Die frühe Kindheit empfanden die Mädchen als besonders harmonisch. Sie hatten Freude an dem großen Garten, in dem es einen Sandhaufen und eine Schaukel gab. Im Haus wurde viel Musik gemacht, Hermann spielte Geige und Julia begleitete ihn auf dem Flügel. Wie Friedrich der Große spielte der Vater außerdem noch Querflöte und komponierte eigene Musikstücke. Jeden Abend, wenn er von der Praxis nach Hause kam, wurde gemeinsam gesungen; so lernten die Töchter ihre Stimme im Kanon zu halten und konnten die eingeübten Kinderlieder mehrstimmig vortragen.
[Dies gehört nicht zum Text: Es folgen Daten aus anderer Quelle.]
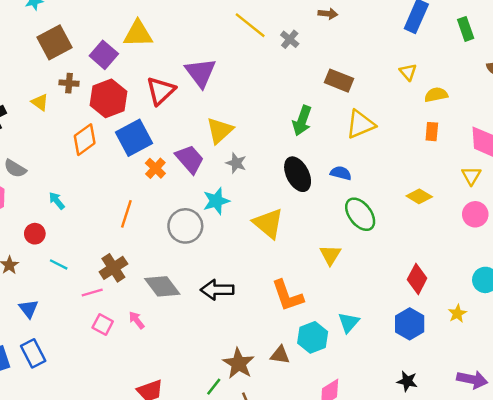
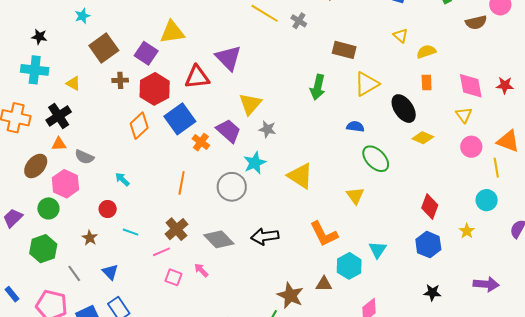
red triangle: (161, 91) -> (197, 77), turned 44
yellow triangle: (40, 102) -> (73, 83), moved
black ellipse: (298, 174) -> (404, 109), moved

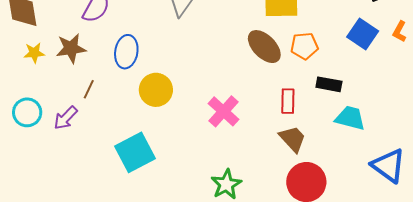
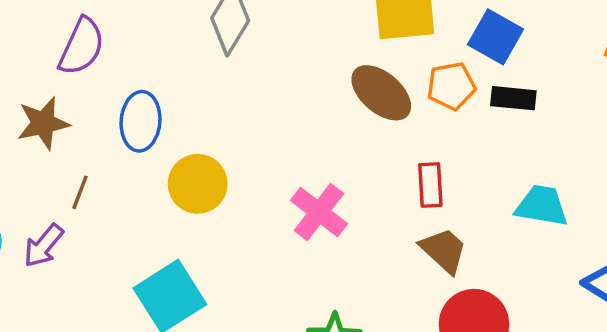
blue square: (363, 34) -> (495, 37), moved
black rectangle: (329, 84) -> (513, 98), moved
Bevor zur Nacht das Licht gelöscht wurde, bekamen sie eine Geschichte vorgelesen. Das Buch Tausendundeine Nacht enthielt märchenhafte Illustrationen und mit der Erinnerung an diese Bilder schliefen die Kinder ein und träumten von Scheherazade und dem Sultan, von schwarzen Sklaven und fliegenden Teppichen. Die Märchen des Hans Christian Andersen belebten ihre kindliche Fantasie. Sie konnten nicht genug bekommen von der Nachtigall, die so wundervoll sang: »Da bekam der Tod Sehnsucht nach seinem Garten und schwebte, wie ein kalter, weißer Nebel, aus dem Fenster.«

Hermann komponierte lustige Kinderlieder und beschenkte die Töchter mit Selbstgereimtem:

Zum Frühlingssonnenschein geh nicht auf die Wiesen,weil da die Blümlein aus dem Boden schießen.Auch in den Wald zu gehen sollst du nicht wagen,weil dort die Bäume wie toll ausschlagen.Drum willst du sicher sein, ich rate dir ehrlich,schließ dich ins Zimmer ein, draußen ist’s gefährlich!

Das Musikzimmer lag unter dem Kinderzimmer und die drei Mädchen hörten zu, wenn die Eltern musizierten. Manchmal lagen sie mit dem Ohr auf dem Fußboden und lauschten, um nur ja keinen Ton zu versäumen. Zur damaligen Zeit gab es kein Radio, keinerlei Musik, die nicht direkt ausgeübt wurde, nicht nur deshalb pflegte und schätzte man die Hausmusik. Das Wohnzimmer war mit Eichenmöbeln eingerichtet, die mit pflanzlichen Motiven verziert waren und aus dem 14. Jahrhundert stammten. Gleich neben der Tür stand der grün glasierte Jugendstilkachelofen, der vom Flur aus beheizt wurde. Hinter seinem Schmiedeeisentürchen wurden im Winter die Bratäpfel gegart und verströmten einen aromatischen Duft. Mit Preiselbeeren gefüllt kam diese Köstlichkeit als Nachspeise auf den Tisch. Von den Spaziergängen brachte Julia Wiesenblumen und Unkräuter mit nach Hause und arrangierte sie in einem irdenen Krug, den sie auf eine handgewebte Tischdecke stellte. Aus samtigen Stoffen nähte sie Kleider für ihre Töchter und deren Puppen. In einer Ecke des Wohnraums stand ein niedriger Kindertisch mit drei kleinen Stühlen. Dort kochten die Mädchen auf einem Blechherd kleine Mahlzeiten oder servierten ihren Püppchen Tee aus winzigen Porzellantassen. Die Großeltern schenkten ihnen ein Puppenbett aus Schmiedeeisen und einen Leiterwagen. Fels, Hermanns Airedale Terrier, konnte mit einem Ledergeschirr vor den Wagen gespannt werden, dann zog die Kinderschar singend in den nahegelegenen Park, in dem sie Elfen und Kobolde jagten.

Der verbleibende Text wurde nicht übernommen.